Là où je vais j’étale ! Je ne peux pas me retenir. Mais y a de quoi, je vous assure. Figurez-vous que j’ai attrapé une drôle de maladie… Je voudrais bien me lever mais impossible de me libérer de mes chaînes, tout me freine et mon malheur est gland – euh : grand.

Hier encore j’étais claire – oui, j’étais claire hier… Mais voilà que ce matin je tremble en me voyant au miroir de si près, chauve… Et buis – pardon : et puis, voilà maintenant que j’ai le teint orangé ! Et mes cheveux ! La cata. S’ils étaient restés gris, ou blonds, encore… Mais non, ils chutent…

A cette heure, je devrais être en train de préparer le tilleul d’Henry. Qu’il aille se faire voir avec sa tisane. Il m’a reproché ce matin d’avoir fait du bruit hier en tapant par terre. Mais c’est que le sol était devenu tortueux, j’essayais de redresser…

Bref, je suis partie en forêt pour essayer de retrouver mes marques, il paraît que c’est à la mode, et depuis j’erre, hou, hou, sans répit, sylphe fanée… C’est une vie sans charme qui m’attend, je le sais. Je suis tentée d’aller me noyer direct, mais ça ne ferait même pas un marronnier de l’été dans la presse locale.

Ou alors faire son lit là, dans les mousses, et dormir…

Au début, j’ai été victime d’une altération de la parole ; je me suis mise à parler pointu-pointu, je disais : « vous en faites pas j’ai fait un petit mélaise – pardon : malaise » et pis c’est à celui de mes cauchemars qui m’assaille le premier, impossible de fermer le robinier – binet – à rêves… Ensuite, une attaque d’aphasie : tu écris « main droite », tu lis « pied gauche » ; tu lis « tout droit », tu sors « biais »… Là, j’avoue que le mouron m’a prise en plein.

A l'aune de tels troubles, pas question de finir mon boulot, ce matin j’étais même un peu pliée, comme ça, voyez. Gênée, vrillée, je ne vous dis que ça. J'ai passé la journée à lire un roman situationniste par anticipation de 1942 : Pearl Harbor & Tom, d'Olivier Guy.

Depuis, ça peint blanc dans mon mental, je déprime. J’en ai parlé au Dr Douglas mais il s’est contenté de hocher la tête en commençant une phrase énigmatique dans sa langue : « If… » et puis c’est tout. Je ne saurai jamais la suite, il m’a souri en silence.

N’empêche, être aussi à plat tanne. J’ai essayé de divers remèdes : quelques prunes eussent-elles fait de l’effet ? Un verre de chablis ? Que nenni. Du liquide en barre, peut-être...
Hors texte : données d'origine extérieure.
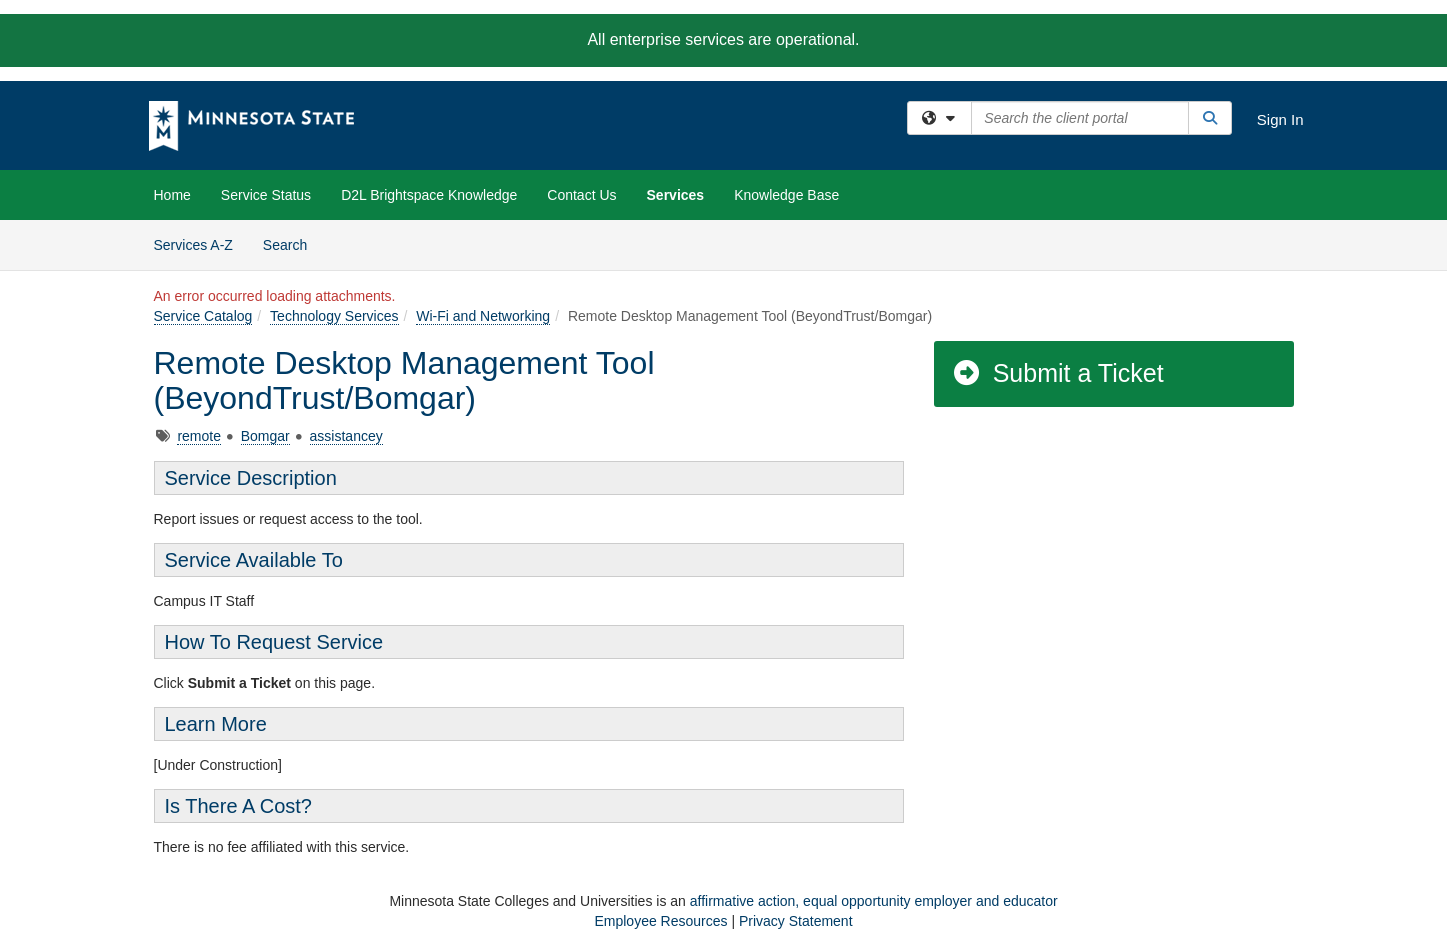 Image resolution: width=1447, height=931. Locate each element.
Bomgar (265, 436)
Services (676, 195)
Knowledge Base (786, 195)
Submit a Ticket (1057, 373)
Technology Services (334, 316)
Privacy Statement (796, 921)
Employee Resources (660, 921)
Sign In (1280, 119)
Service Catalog (203, 316)
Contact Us (581, 195)
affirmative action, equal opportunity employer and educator (874, 901)
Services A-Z (193, 245)
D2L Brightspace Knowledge (429, 195)
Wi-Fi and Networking (483, 316)
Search (292, 243)
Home (172, 195)
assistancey (346, 436)
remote (199, 436)
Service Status (266, 195) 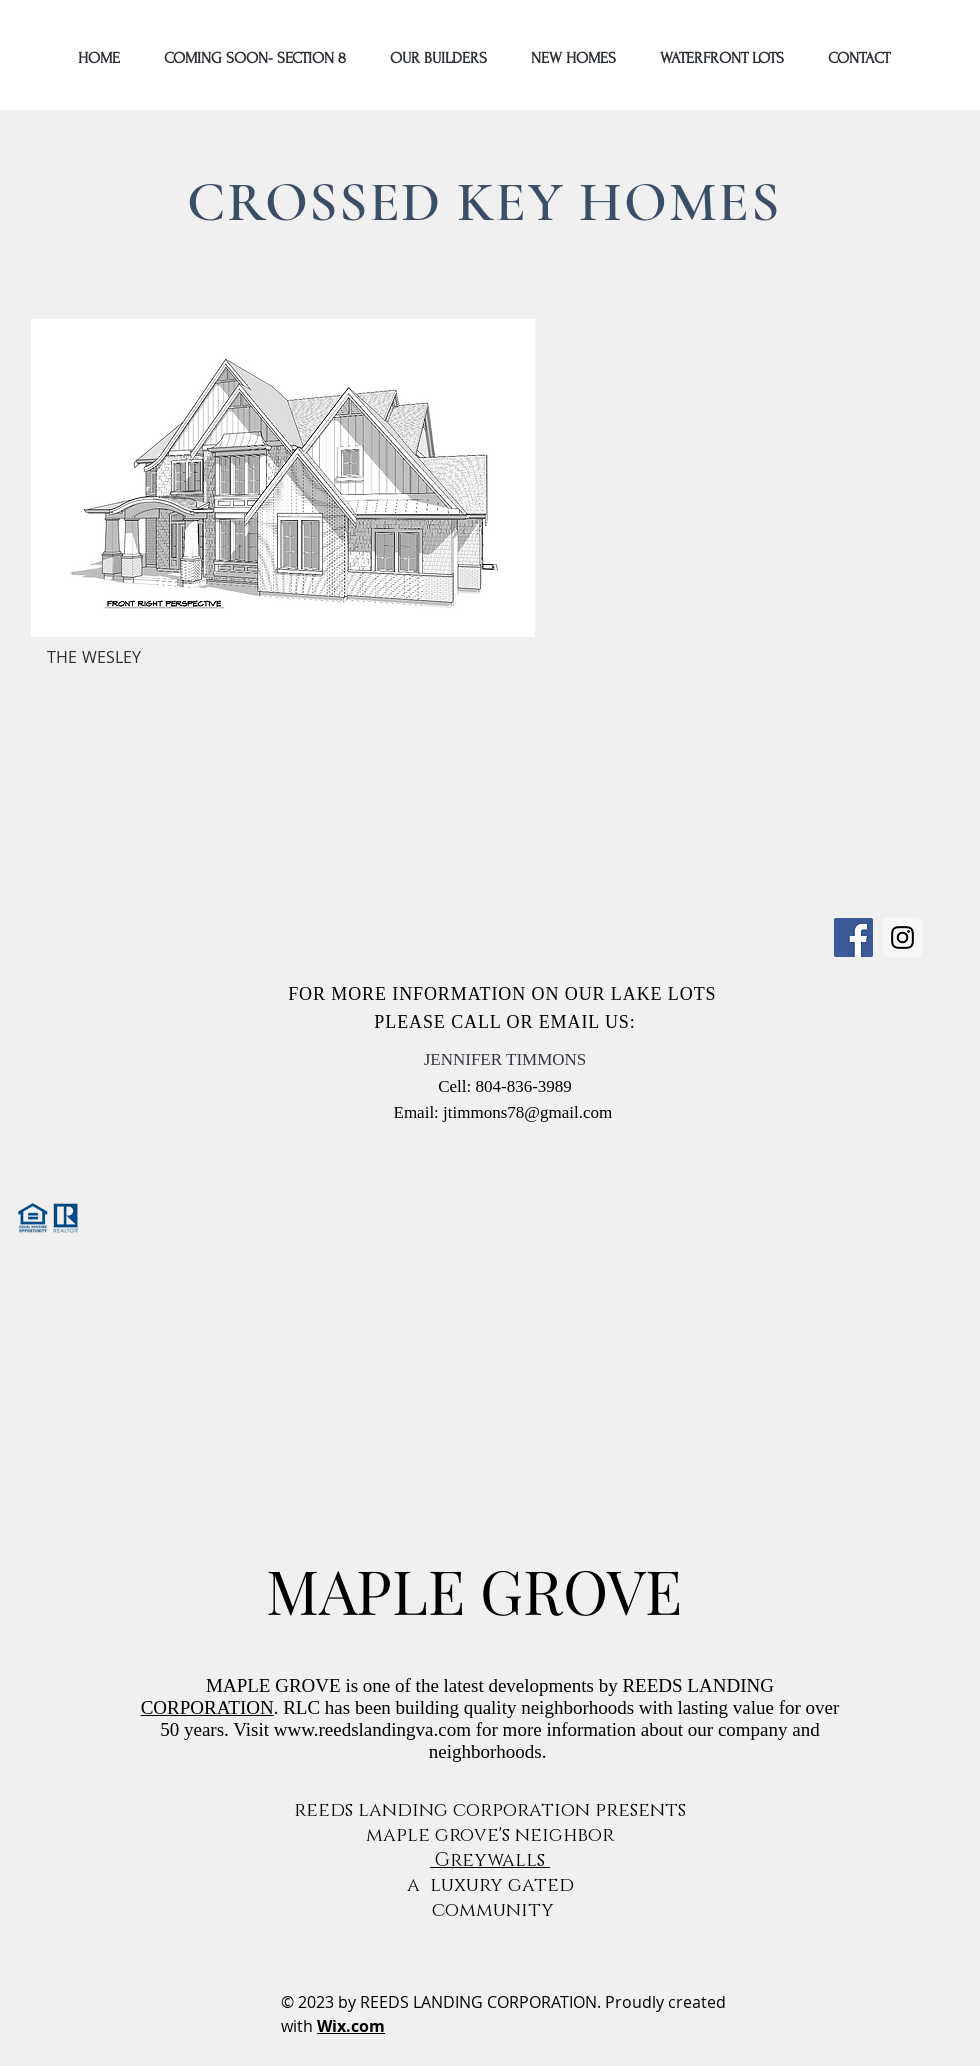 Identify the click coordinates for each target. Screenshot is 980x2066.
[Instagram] (902, 937)
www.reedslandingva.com (372, 1729)
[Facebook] (853, 937)
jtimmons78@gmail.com (527, 1112)
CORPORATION (207, 1707) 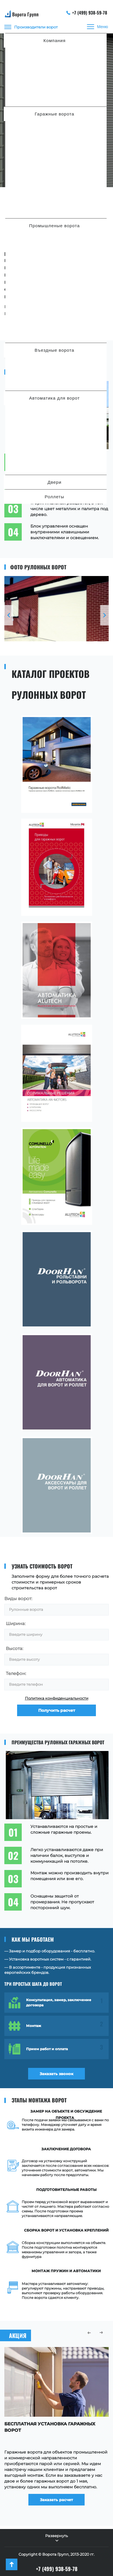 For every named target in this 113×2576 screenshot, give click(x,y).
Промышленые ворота (54, 225)
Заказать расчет (56, 2499)
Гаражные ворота (54, 113)
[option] (56, 608)
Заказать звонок (56, 2073)
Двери (54, 482)
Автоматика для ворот (54, 398)
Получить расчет (56, 1710)
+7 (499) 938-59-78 (87, 12)
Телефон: (16, 1673)
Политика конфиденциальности (56, 1698)
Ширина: (15, 1623)
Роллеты (54, 496)
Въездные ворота (54, 350)
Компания (54, 40)
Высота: (14, 1648)
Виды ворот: (18, 1598) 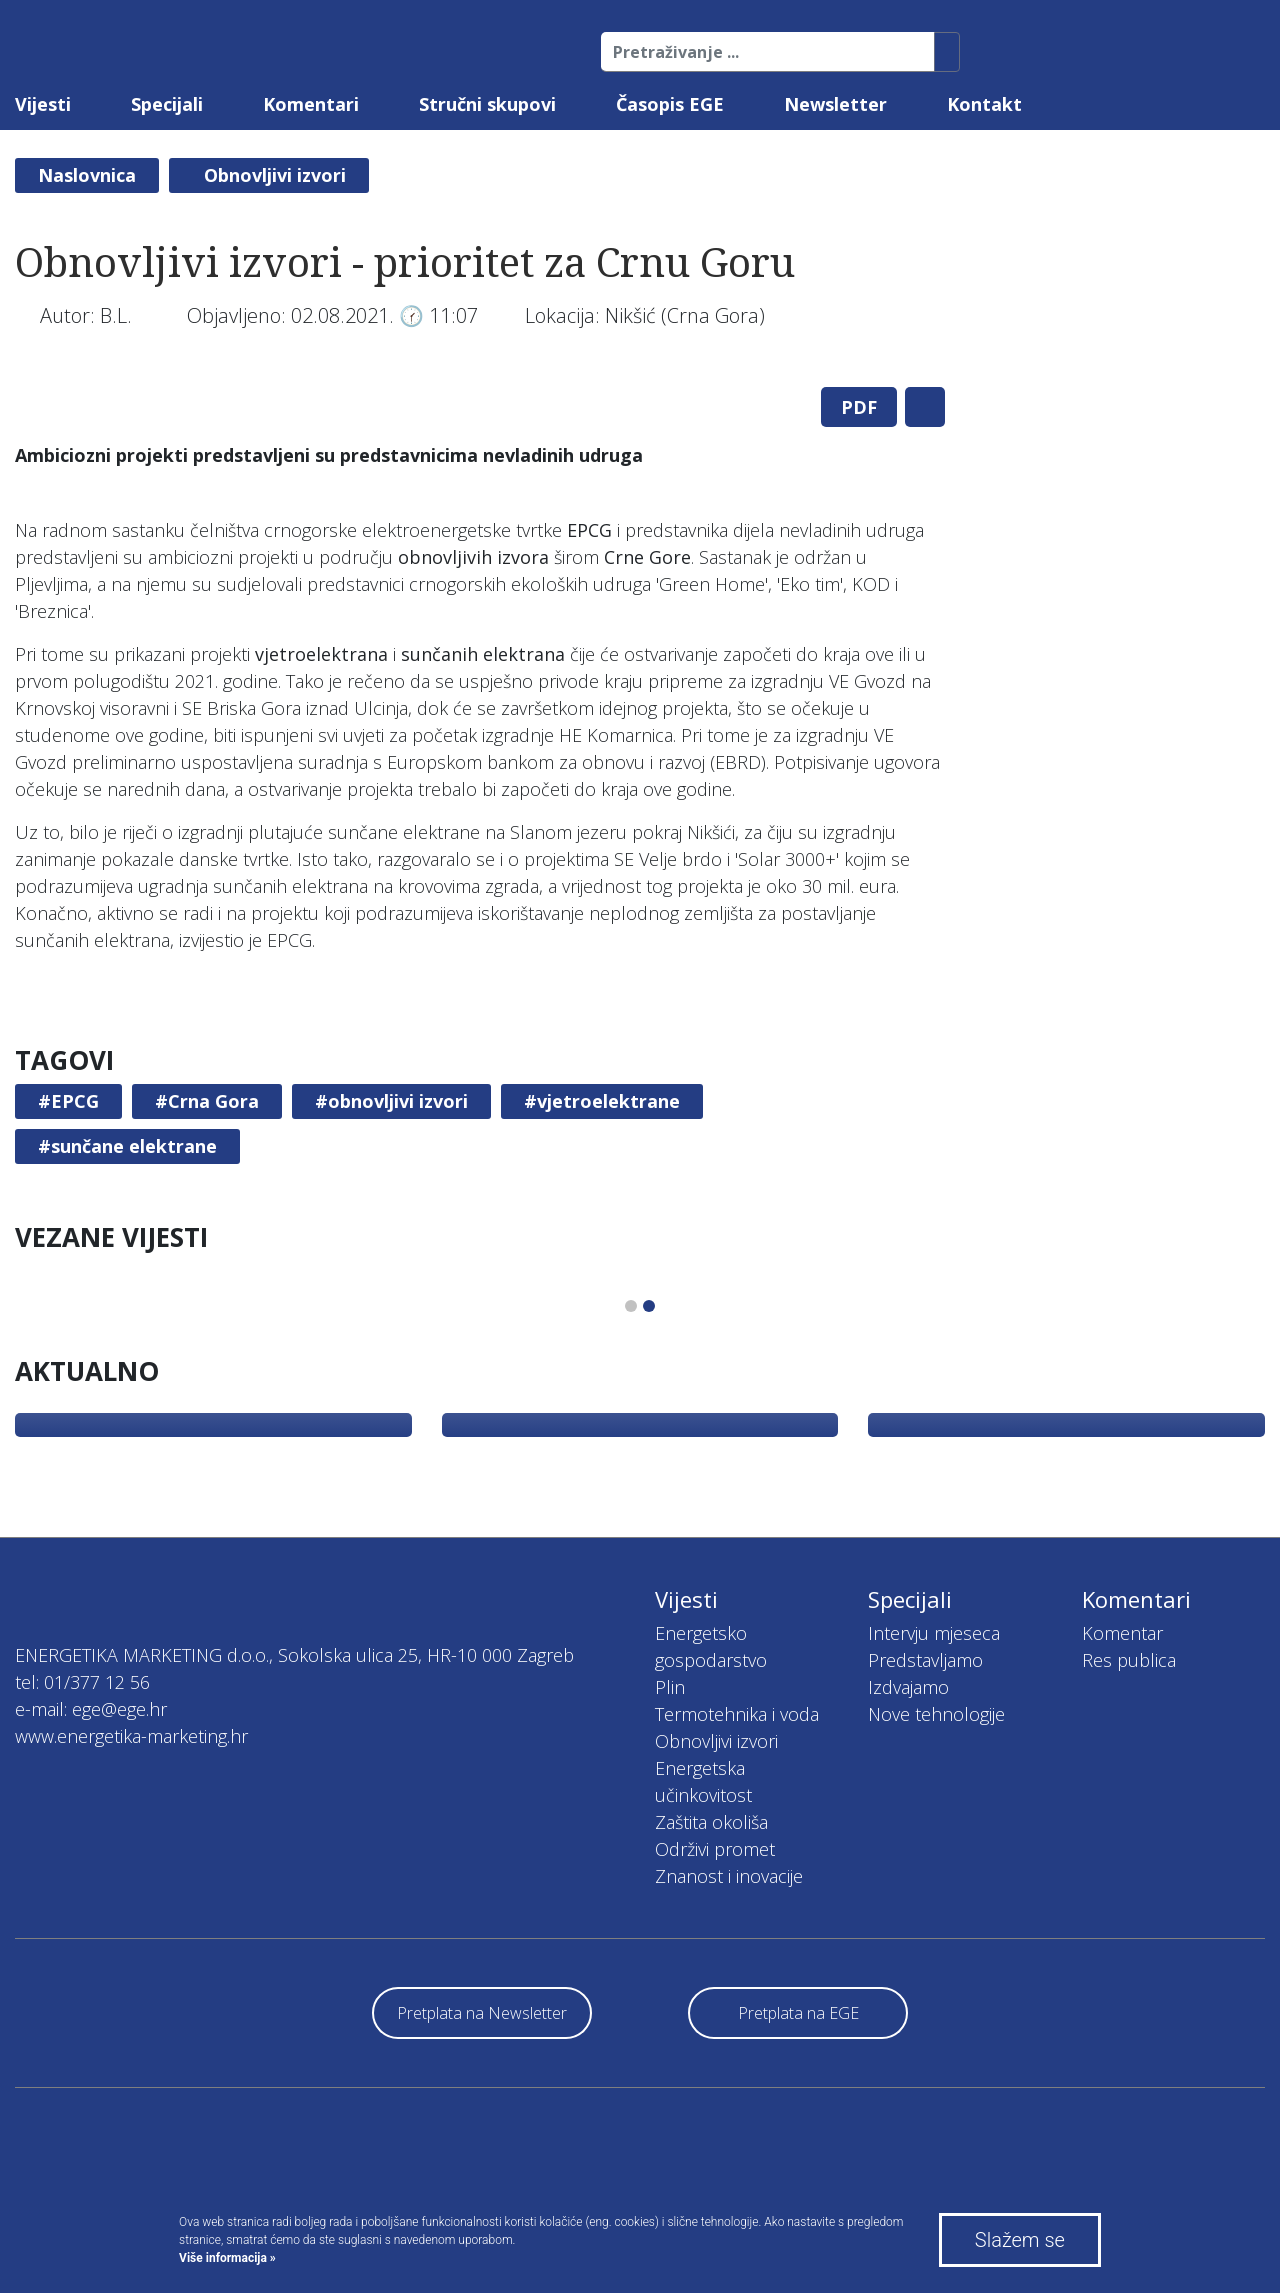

Alors je me suis demandé à moi-même : « Bill (oui, dans mes dialogues privés avec moi-même je me surnomme Bill), faut-il que j’aille chez le gynéco, Bill ? – Oh, bah, me suis-je répondu à moi-même sans autre commentaire … ».

Dans mon activité artistique, c’est encore pis : le fusain me tombe des mains ; si je peins des landes, le tableau commence à être pourpre et les couleurs se brouillent… Dans le fond on distingue même un abri côtier, alors qu’au départ je ne peignais pas une marine !

Pour parler, ça empire : je ne peux que répéter stupidement : « C’est quoi y a ? ». Pas très fûté mais je n’y peux rien !

Ce qu’il me faudrait, c’est peut-être une bonne taille illico, que ça brûle ici, et là aussi, sans que mes cheveux à rebrousse aillent. Or, me coiffer je voudrais pouvoir. Vous voyez, ça continue ! Y a pas à dire, quand tu y as, c'est pour la vie.

Ce texte est dédié, avec ma respectueuse admiration et ma rageuse incapacité à l'égaler, à Olivier Salon, auteur et diseur d'un texte complètement fleuri et carrément délirant, "Dites-le avec des fleurs", Nouvelle Revue Moderne n° 25 (2009), déniché ici sur YT. A noter que certaines fleurs, bien planquées dans son laïus, échappent à la quasi totalité de l'auditoire, lequel semble malheureusement rater les citations les plus fines. Faut dire que le bouquet est garni, et qu'à moi qui l'écoute pour la 3e fois, c'est plus facile, seule et tranquille, que dans une salle à première écoute.